2.2.1.1 Appel public à candidatures
18. L’appel public à candidatures contribue notamment
à l’équité et à la transparence de la procédure de sélection puisqu’il
informe tous les candidats potentiels de la vacance de poste
Note.
La majorité des Etats affirment, dans leurs réponses, que leurs
procédures nationales de sélection prévoient un appel public à candidatures.
Cela dit, la Hongrie ne procède pas à un appel public, mais compte
sur les articles de la presse générale pour informer le public de
la vacance de poste, des candidats possibles, puis pour donner des
détails spécifiques sur les candidats sélectionnés par le Premier
ministre. De même, le Liechtenstein justifie l’absence d’appel à
candidatures, entre autres, par le fait que lorsque le parlement
s’enquiert du processus de sélection, les médias relaient l’information
qui est ainsi transmise au grand public. Cette couverture médiatique n’intervient
probablement qu’après que les candidatures ont été reçues et à un
stade assez avancé du processus de sélection, de sorte que la couverture
médiatique subséquente ne constitue qu’un outil d’information pour
le grand public, et non un appel ouvert indirect à des candidatures
de personnes qualifiées. Au nombre des autres pays qui n’ont pas
recours à un appel public à candidatures, on compte l’Andorre, la France,
l’Italie, la Lituanie et l’Espagne.
19. Bien que de nombreux Etats (26, d’après les informations fournies,
voir l’annexe et le document AS/Jur (2008) 52) lancent un appel
public à candidatures, sept d’entre eux seulement ont indiqué expressément
que celui-ci était publié dans la presse spécialisée (critère mentionné
expressément au par. 19 de la
Recommandation
1649 (2004) de l’Assemblée parlementaire)

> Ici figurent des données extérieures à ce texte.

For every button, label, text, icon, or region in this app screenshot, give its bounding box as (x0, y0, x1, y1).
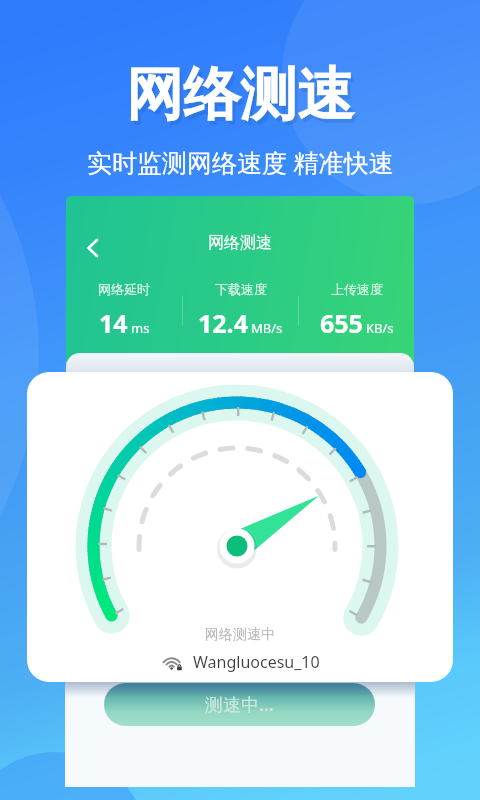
button[interactable]: Back (74, 231, 108, 265)
staticText: 网络测速 (126, 59, 354, 131)
staticText: 网络测速中 (205, 626, 275, 644)
staticText: 测速中... (205, 692, 274, 717)
staticText: 上传速度 (331, 281, 383, 297)
staticText: 655 (320, 306, 363, 340)
staticText: 实时监测网络速度 精准快速 (87, 145, 394, 179)
staticText: KB/s (366, 319, 394, 337)
staticText: 14 (99, 306, 128, 340)
button[interactable]: 测速中... (104, 683, 375, 726)
staticText: 网络延时 (98, 281, 150, 297)
staticText: 12.4 (198, 306, 248, 340)
staticText: 下载速度 (215, 281, 267, 297)
staticText: ms (131, 319, 150, 337)
staticText: MB/s (251, 319, 283, 337)
staticText: Wangluocesu_10 (193, 651, 320, 673)
staticText: 网络测速 (129, 63, 357, 135)
staticText: 网络测速 (208, 233, 272, 253)
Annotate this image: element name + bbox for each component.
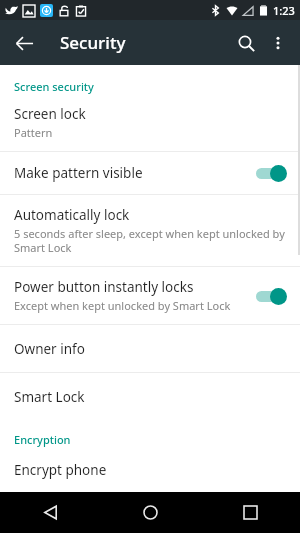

Note. Parmi les pays qui ne procèdent
pas à un appel public à candidatures, l’Allemagne, par exemple,
a indiqué dans sa réponse que les ministères compétents (Justice,
Affaires étrangères, Cabinet du Chancelier) contactaient les candidats
potentiels et sollicitaient des avis d’experts et d’autres acteurs
pertinents dans le domaine de la politique et de la justice avant
d’opérer une présélection, laquelle est ensuite transmise à la délégation
allemande auprès de l’Assemblée parlementaire pour observations
et éventuellement objections, avant la prise de la décision finale, par
le Conseil des ministres (voir le document AS/Jur (2008) 52). De
même, la procédure de sélection de la Suède est fondée sur un appel
fermé à candidatures qui, entre autres carences (par exemple: l’absence
d’une commission indépendante décidant des nominations), fait l’objet
d’une enquête menée par un organe constitutionnel.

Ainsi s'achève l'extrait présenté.